When CAP was preparing to launch a ‘total cost of motoring’ tool for consumers, we commissioned a piece of research into the attitudes of car buyers in today’s changed economy.

     
 
 

Philip Nothard joined CAP in 2010 as its retail and consumer price editor, analysing pricing data and interpreting strategic market trends. In his role, he is able to apply two decades of experience gained in franchised motor retailers, which culminated in running dealerships for the likes of European Motor Holdings, Lythgoe Motor Group and Arnold Clark.

 
 

The research was conducted for CAP by leading independent consumer research specialists HPI Research (www.hpiresearch.com), who interviewed 500 UK motorists, split equally between sexes and distributed evenly between the North, Midlands and South. The group was divided into four sub-groups:

‘Insulated’ – “I’m aware of problems in the wider economy but it has not affected me much.”

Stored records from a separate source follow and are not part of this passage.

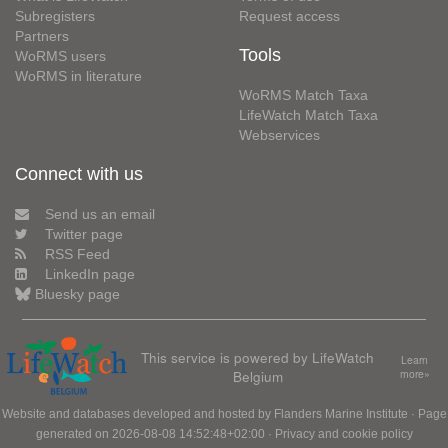
Subregisters
Request access
Partners
Tools
WoRMS users
WoRMS in literature
WoRMS Match Taxa
LifeWatch Match Taxa
Webservices
Connect with us
Send us an email
Twitter page
RSS Feed
LinkedIn page
Bluesky page
This service is powered by LifeWatch
Learn
Belgium
more»
Website and databases developed and hosted by
Flanders Marine Institute
· Page
generated on 2026-08-08 14:52:48+02:00 ·
Privacy and cookie policy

‘Cautious’ – “I’m just being more cautious about how much I spend and saving a bit more.”

‘Squeezed’ – “I’m taking action to buy cheaper brands and / or going to less expensive shops.”

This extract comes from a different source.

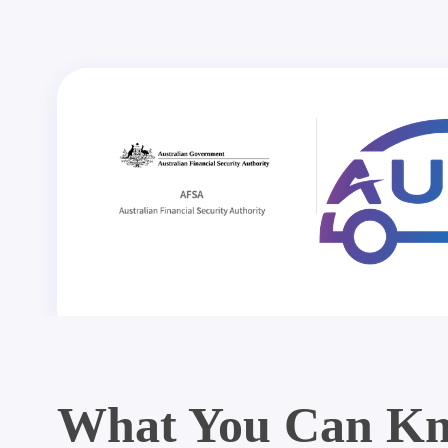
What You Can Kn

‘Sufferers’ – “I’ve cut all expenditure that I can because I’m really worried about the future.”

All of them own a car and all, except the ‘insulated’, are actively saving money where they see an opportunity.

The survey results suggest dealers who are able to position their offering most effectively will gain an advantage over those who focus on transaction price alone. Examples of the findings include:

One in two plan to buy a car that is cheaper to run, next time they change

84% say a clearer understanding of the total running costs of cars would influence their next purchase choice

The top five factors they will consider, next time they change, are economy-related

30% regretted a previous car purchase on the grounds of overall running costs (this figure rises, the more recently they bought the car)

27% cite ‘not getting a good price’ for their current car is a barrier to buying another.

We are constantly told that consumers are more ‘savvy’ than ever, but, in reality, they are not. What consumers are now able to do is compare the advertised prices from dealers and then attempt to play them off against each other. They are also able to find a plethora of reviews and opinions about the qualities of cars they might buy.

But the HPI survey findings reveal a level of naivety when it comes to consumers’ understanding of the financial aspects of car ownership.

Dealers can take advantage of this by providing more information while, at the same time, diverting the customer from the blind belief that buying the car more cheaply than a similar one elsewhere will prove a wise financial choice.